Records below:

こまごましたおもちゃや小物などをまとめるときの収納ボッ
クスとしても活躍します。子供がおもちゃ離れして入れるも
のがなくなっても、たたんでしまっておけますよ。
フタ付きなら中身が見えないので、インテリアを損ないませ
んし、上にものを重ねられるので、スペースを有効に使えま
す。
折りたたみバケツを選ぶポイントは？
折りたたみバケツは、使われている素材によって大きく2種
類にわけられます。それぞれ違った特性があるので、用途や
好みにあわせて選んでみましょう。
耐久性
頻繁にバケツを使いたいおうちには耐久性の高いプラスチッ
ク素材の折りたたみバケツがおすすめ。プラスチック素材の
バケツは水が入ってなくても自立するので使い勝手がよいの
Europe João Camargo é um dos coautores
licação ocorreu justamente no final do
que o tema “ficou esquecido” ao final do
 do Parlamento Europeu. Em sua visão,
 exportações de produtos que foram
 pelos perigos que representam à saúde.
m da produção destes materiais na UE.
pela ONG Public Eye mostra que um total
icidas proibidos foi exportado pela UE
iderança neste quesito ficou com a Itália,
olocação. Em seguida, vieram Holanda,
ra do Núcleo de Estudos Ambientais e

End of Records.
Records below:

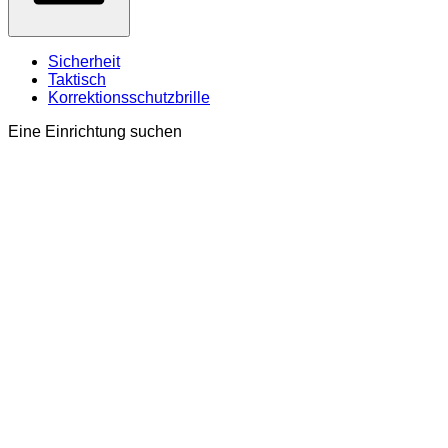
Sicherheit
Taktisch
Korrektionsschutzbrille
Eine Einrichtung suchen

End of Records.

Take the stretch of lines above from the one containing "こまごましたおもちゃや小物などをまとめるときの収納ボッ" through the one containing "exportações de produtos que foram" and repeat it exactly, adding no other line.

こまごましたおもちゃや小物などをまとめるときの収納ボッ
クスとしても活躍します。子供がおもちゃ離れして入れるも
のがなくなっても、たたんでしまっておけますよ。
フタ付きなら中身が見えないので、インテリアを損ないませ
んし、上にものを重ねられるので、スペースを有効に使えま
す。
折りたたみバケツを選ぶポイントは？
折りたたみバケツは、使われている素材によって大きく2種
類にわけられます。それぞれ違った特性があるので、用途や
好みにあわせて選んでみましょう。
耐久性
頻繁にバケツを使いたいおうちには耐久性の高いプラスチッ
ク素材の折りたたみバケツがおすすめ。プラスチック素材の
バケツは水が入ってなくても自立するので使い勝手がよいの
Europe João Camargo é um dos coautores
licação ocorreu justamente no final do
que o tema “ficou esquecido” ao final do
 do Parlamento Europeu. Em sua visão,
 exportações de produtos que foram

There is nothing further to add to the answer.